Buenos Aires-22 de abril de 2026-Total News Agency-TNA-) La investigación por presunto enriquecimiento ilícito sobre el jefe de Gabinete, Manuel Adorni, entra este miércoles en una etapa especialmente sensible con la declaración testimonial de Pablo Martín Feijoo, hijo de una de las jubiladas que figura como vendedora del departamento de la calle Miró al 500, en Caballito, y señalado por distintos testigos como uno de los protagonistas centrales de la operatoria inmobiliaria que hoy analiza la Justicia.
La expectativa del fiscal federal Gerardo Pollicita está puesta en que el testigo aclare dos puntos que se volvieron decisivos para el expediente: en qué estado real estaba el inmueble cuando salió al mercado y cómo se negoció el financiamiento de 200 mil dólares con el que se completó la compra. No se trata de un dato menor. La operación bajo la lupa incluyó un anticipo de 30 mil dólares y una financiación por el resto del precio a un año y sin intereses, una condición que la causa intenta determinar si fue una simple facilidad entre particulares o una pieza más de una maniobra que no encuentra, por ahora, una explicación patrimonial del todo convincente.
El cuadro se volvió todavía más incómodo para el funcionario a partir de las declaraciones de las propias jubiladas, Beatriz Viegas y Claudia Sbabo, quienes dijeron desconocer en detalle la ingeniería de la operación y ubicaron a sus hijos y familiares como quienes llevaron adelante las gestiones concretas. A eso se sumó el testimonio de los martilleros Natalia Rucci y Marcelo Trimarchi, quienes sostuvieron que el inmueble, una vez remodelado, podía alcanzar un valor de alrededor de 345 mil dólares. Esa diferencia entre valores, tiempos de reventa, refacciones y modalidad de financiamiento es precisamente una de las grietas por donde avanza la pesquisa judicial.
La situación de Feijoo aparece además rodeada de elementos que agravan la sospecha política. La escribana Adriana Nechevenko sostuvo que existía una relación de confianza entre las partes, al punto de justificar la hipoteca sin interés en el vínculo personal entre el entorno del vendedor y el de Adorni. También surgieron datos sobre su cercanía con el funcionario y sobre su papel directo en la operación, una coincidencia que distintos testimonios ya colocaron en el centro del expediente. La declaración de hoy no será una más: puede convertirse en el punto donde la causa empiece a definir si hubo una compraventa singular pero explicable o un esquema de favores patrimoniales difícil de sostener.

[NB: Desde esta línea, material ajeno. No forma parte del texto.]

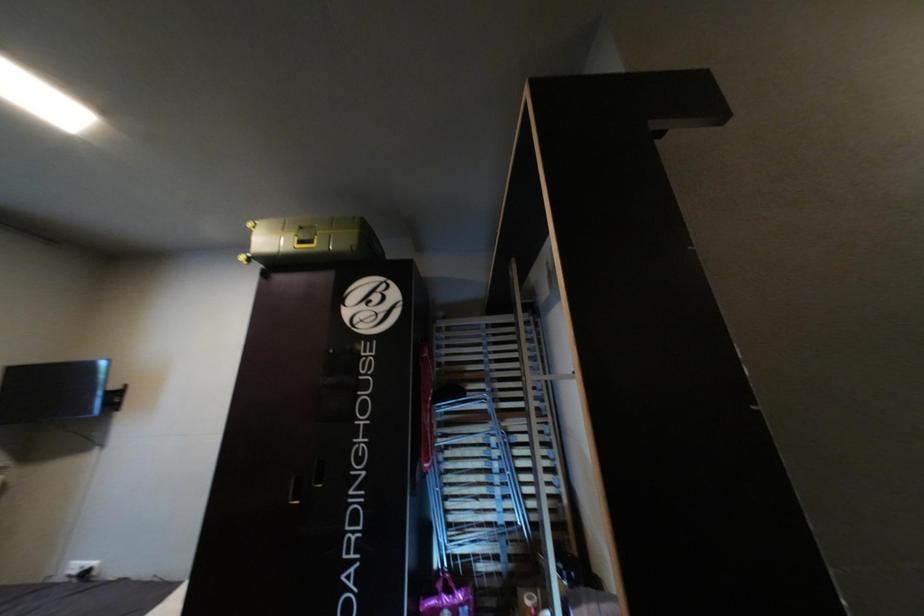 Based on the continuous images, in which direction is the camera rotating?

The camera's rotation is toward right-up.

Pero el frente inmobiliario no es el único dolor de cabeza para el jefe de Gabinete. En paralelo, el fiscal profundiza la revisión de viajes realizados por Adorni y su familia dentro y fuera del país, con pedidos de información a agencias de turismo, aerolíneas y operadores para reconstruir costos, reservas, clases tarifarias, medios de pago y documentación respaldatoria. La lupa judicial apunta a determinar si esos desplazamientos guardan consistencia con los ingresos declarados o si, por el contrario, forman parte de un nivel de gasto que podría agrandar aún más la distancia entre el patrimonio exhibido y el patrimonio real.
En ese contexto, la agenda de medidas ya fijadas por Pollicita muestra que el expediente lejos está de enfriarse. Para el 6 de mayo fue convocado Leandro Miano, hijastro de la otra propietaria del departamento, con la orden de presentarse con su teléfono celular, facturas, tickets y comprobantes de expensas y mejoras. También fue reprogramada la testimonial del contratista Matías Tabar, vinculado a obras en la casa del country Indio Cuá, otro de los capítulos sensibles del caso. La investigación, así, empieza a unir propiedades, remodelaciones, financiamiento y viajes en un mismo rompecabezas.

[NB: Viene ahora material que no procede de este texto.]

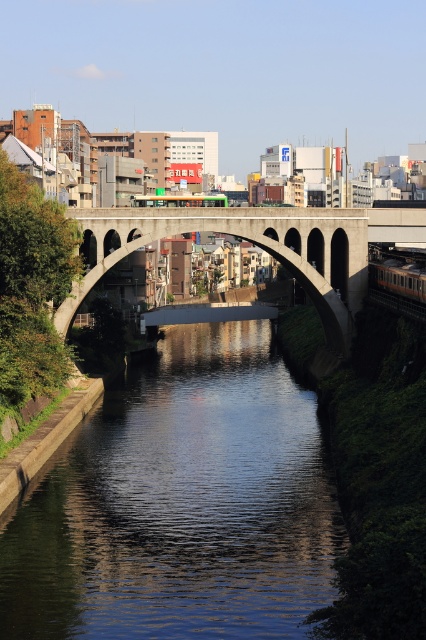 Question: Which point is farther to the camera?

Choices:
 (A) tap(74, 298)
 (B) tap(158, 196)

Answer: (B)

Question: Which object is closer to the camera taking this photo?

Choices:
 (A) concrete bridge at center
 (B) smooth concrete river at center
 (C) metallic silver train at center

Answer: (B)

Question: Is smooth concrete river at center positioned in front of concrete bridge at center?

Choices:
 (A) no
 (B) yes

Answer: (B)

Question: Does smooth concrete river at center appear over metallic silver train at center?

Choices:
 (A) yes
 (B) no

Answer: (B)

Question: Can you confirm if smooth concrete river at center is positioned above metallic silver train at center?

Choices:
 (A) yes
 (B) no

Answer: (B)

Question: Among these points, which one is nearest to the camera?

Choices:
 (A) (170, 202)
 (B) (316, 596)

Answer: (B) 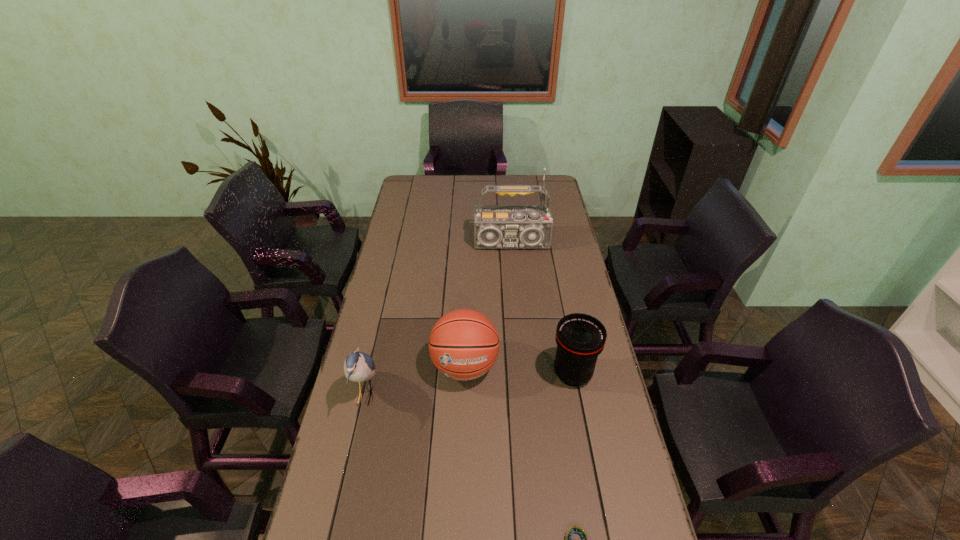 At what (x,y) coordinates should I click in order to perform the action: click on the farthest object. Please return your answer as a coordinate pair (x, y). The image size is (960, 540). Looking at the image, I should click on (495, 226).

The height and width of the screenshot is (540, 960). Find the location of `the tallest object`. the tallest object is located at coordinates (495, 226).

The height and width of the screenshot is (540, 960). Identify the location of basketball. (464, 344).

The width and height of the screenshot is (960, 540). Identify the location of the leftmost object. (358, 366).

Locate an element on the screen. telephoto lens is located at coordinates (580, 338).

Where is `vacant space situated 0.380m on the front-facing side of the radio receiver`? vacant space situated 0.380m on the front-facing side of the radio receiver is located at coordinates (519, 327).

Locate an element on the screen. free spot located 0.240m on the logo side of the basketball is located at coordinates (462, 472).

You are a GUI agent. You are given a task and a screenshot of the screen. Output one action in this format:
    pyautogui.click(x=<x>, y=<y>)
    Task: Click on the vacant space located 0.320m at the tip of the bird's beak
    The height and width of the screenshot is (540, 960).
    Given the screenshot: What is the action you would take?
    pyautogui.click(x=481, y=395)

The width and height of the screenshot is (960, 540). I want to click on vacant space situated on the back of the telephoto lens, so click(558, 296).

The image size is (960, 540). In order to click on object that is at the left edge in this screenshot , I will do `click(358, 366)`. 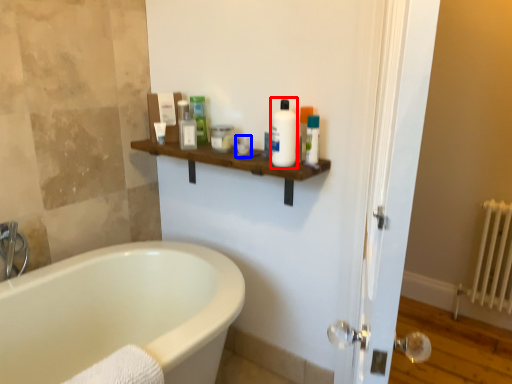 Question: Among these objects, which one is farthest to the camera, cleaning product (highlighted by a red box) or toiletry (highlighted by a blue box)?

Choices:
 (A) cleaning product
 (B) toiletry

Answer: (B) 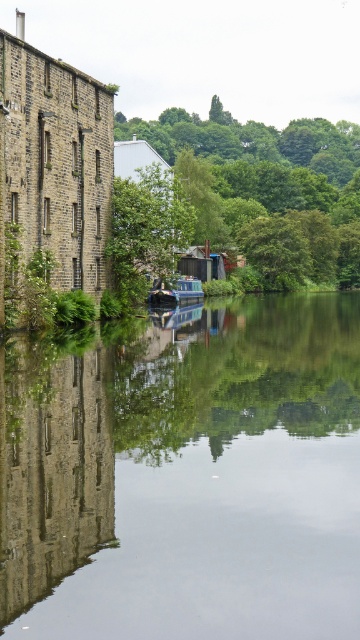 Based on the photo, can you confirm if smooth reflective water at center is positioned above green leafy tree at upper center?

Incorrect, smooth reflective water at center is not positioned above green leafy tree at upper center.

Can you confirm if smooth reflective water at center is taller than green leafy tree at upper center?

No.

Which is behind, point (180, 632) or point (349, 266)?

The point (349, 266) is more distant.

In order to click on smooth reflective water at center in this screenshot , I will do `click(186, 476)`.

Who is more distant from viewer, (183, 234) or (203, 296)?

Positioned behind is point (203, 296).

In the scene shown: Measure the distance from green leafy tree at center to blue glossy canal boat at center.

A distance of 10.71 meters exists between green leafy tree at center and blue glossy canal boat at center.

At what (x,y) coordinates should I click in order to perform the action: click on green leafy tree at center. Please return your answer as a coordinate pair (x, y). The image size is (360, 640). Looking at the image, I should click on (146, 230).

Is point (25, 608) farther from viewer compared to point (169, 180)?

No, (25, 608) is in front of (169, 180).

Does smooth reflective water at center appear on the left side of green leafy tree at center?

Incorrect, smooth reflective water at center is not on the left side of green leafy tree at center.

I want to click on smooth reflective water at center, so click(186, 476).

The width and height of the screenshot is (360, 640). I want to click on smooth reflective water at center, so click(x=186, y=476).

La clave política de esta jornada es evidente. Mientras en la Casa Rosada buscan bajar el tono del escándalo, en Comodoro Py cada nuevo testigo agrega una capa más de complejidad a una causa que ya dejó de girar sólo sobre un departamento. Lo que se discute ahora es si el ascenso patrimonial del jefe de Gabinete puede explicarse con números verificables o si detrás de las compras, las refacciones y los viajes existió una estructura de beneficios difícil de compatibilizar con sus ingresos. La declaración de Feijoo puede no cerrar esa discusión, pero sí empujarla a una zona todavía más comprometida para Adorni.